Pour des raisons historiques et d’alliance ethnique — une sorte de solidarité négative, les dirigeants burundais peuvent rejeter son style, mais ils ne peuvent ignorer son succès dans la transformation du contrôle en compétence. Même Jérémie Ngendakumana, ancien secrétaire général du CNDD-FDD tombé en disgrâce après 2015, l’a reconnu dans une rare analyse candide. Il a contrasté l’efficacité du FPR rwandais, au pouvoir depuis 1994, avec la stagnation et le déclin du Burundi. Son évaluation sobre — presque impensable au sein d’un parti où tout ce qui touche au Rwanda est traité comme toxique — souligne silencieusement une vérité que beaucoup de Burundais reconnaissent mais que peu osent exprimer.

Jean-Baptiste Bagaza (Burundi) : L’architecte du Burundi moderne

À la fin des années 1970, Jean-Baptiste Bagaza, jeune officier de l’armée, prend le pouvoir et lance un projet de transformation nationale sur une décennie. Son règne (1976–1987) fut marqué par la stabilité, une gouvernance efficace et un remarquable accent sur la modernisation et les infrastructures.

Sous sa direction, le Burundi est passé d’une société purement agraire aux premiers signes d’industrialisation et d’un État moderne. Il supervisa la création de toutes les industries étatiques encore existantes aujourd’hui, modernisa le réseau électrique et améliora l’approvisionnement en eau de Bujumbura, posant les bases du développement urbain et économique. Son administration, principalement composée de jeunes ministres compétents, était remarquable par son efficacité et sa relative incorruptibilité, démontrant qu’un État autoritaire discipliné pouvait réellement bâtir et servir ses citoyens.

Bagaza incarne l’archétype du dictateur bâtisseur : un dirigeant qui utilise son autorité non pour l’enrichissement personnel, mais pour construire les institutions, infrastructures et systèmes sociaux nécessaires au progrès durable d’une nation.
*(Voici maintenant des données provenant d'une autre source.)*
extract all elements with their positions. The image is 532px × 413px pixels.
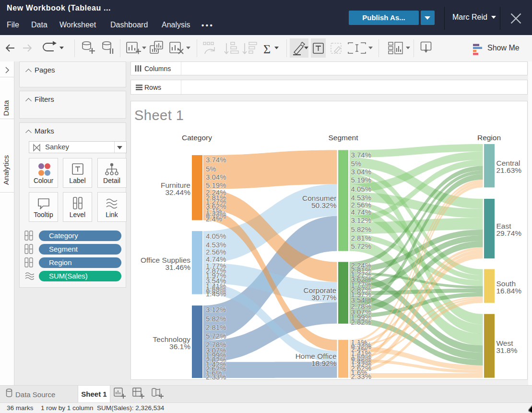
svg-text:Σ: Σ (263, 42, 271, 56)
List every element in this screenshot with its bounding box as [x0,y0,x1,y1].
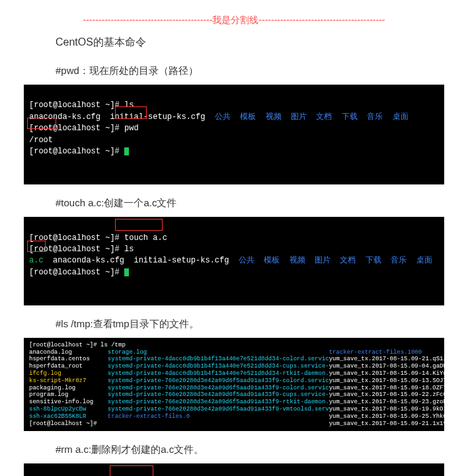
desc-touch: #touch a.c:创建一个a.c文件 [56,194,457,212]
term-line: [root@localhost ~]# [29,147,124,156]
term-line: anaconda-ks.cfg initial-setup-ks.cfg [44,256,229,265]
terminal-touch: [root@localhost ~]# touch a.c [root@loca… [24,217,444,305]
term-line-dirs: 公共 模板 视频 图片 文档 下载 音乐 桌面 [229,256,432,265]
term-line: [root@localhost ~]# touch a.c [29,233,167,243]
desc-pwd: #pwd：现在所处的目录（路径） [56,61,457,79]
term-line-dirs: 公共 模板 视频 图片 文档 下载 音乐 桌面 [205,112,408,122]
term-line: [root@localhost ~]# ls [29,100,134,110]
term-line: [root@localhost ~]# ls [29,245,134,254]
term-line: [root@localhost ~]# pwd [29,124,139,133]
terminal-pwd: [root@localhost ~]# ls anaconda-ks.cfg i… [24,85,444,184]
highlight-box [110,465,153,476]
cursor-icon [124,147,129,155]
highlight-box [115,219,163,231]
page-title: CentOS的基本命令 [56,36,457,50]
desc-rm: #rm a.c:删除刚才创建的a.c文件。 [56,440,457,458]
term-line: [root@localhost ~]# [29,268,124,277]
desc-lstmp: #ls /tmp:查看tmp目录下的文件。 [56,315,457,333]
term-file: a.c [29,256,44,265]
term-line: anaconda-ks.cfg initial-setup-ks.cfg [29,112,205,122]
term-line: /root [29,136,53,145]
divider-line: ----------------------------------------… [11,15,457,26]
terminal-lstmp: [root@localhost ~]# ls /tmp anaconda.log… [24,338,444,432]
terminal-rm: [root@localhost ~]# rm a.c rm：是否删除普通空文件 … [24,463,444,476]
cursor-icon [124,268,129,276]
Les dirigeants contemporains du Burundi pourraient s’inspirer de son modèle, en combinant contrôle ferme et développement stratégique pour laisser un héritage durable.

La leçon pour l’élite du CNDD-FDD

Si le CNDD-FDD insiste pour gouverner de manière centralisée et dictatoriale, sa légitimité doit découler des résultats, et non de la répression. Le parti ne peut pas prétendre défendre la souveraineté alors que les citoyens font la queue pour le carburant, se battent pour le sucre et fuient le pays dans le désespoir. Chaque “dictateur bâtisseur” de l’histoire a compris que le contrôle sans compétence mène à l’effondrement.

Le Burundi n’a pas besoin de nouveaux slogans sur le patriotisme ou la sécurité — il a besoin de dirigeants qui comprennent que même le pouvoir autoritaire doit créer, et non consommer. Sinon, le CNDD-FDD sera rappelé non pas comme le gardien de l’ordre, mais comme l’auteur de la stagnation du Burundi.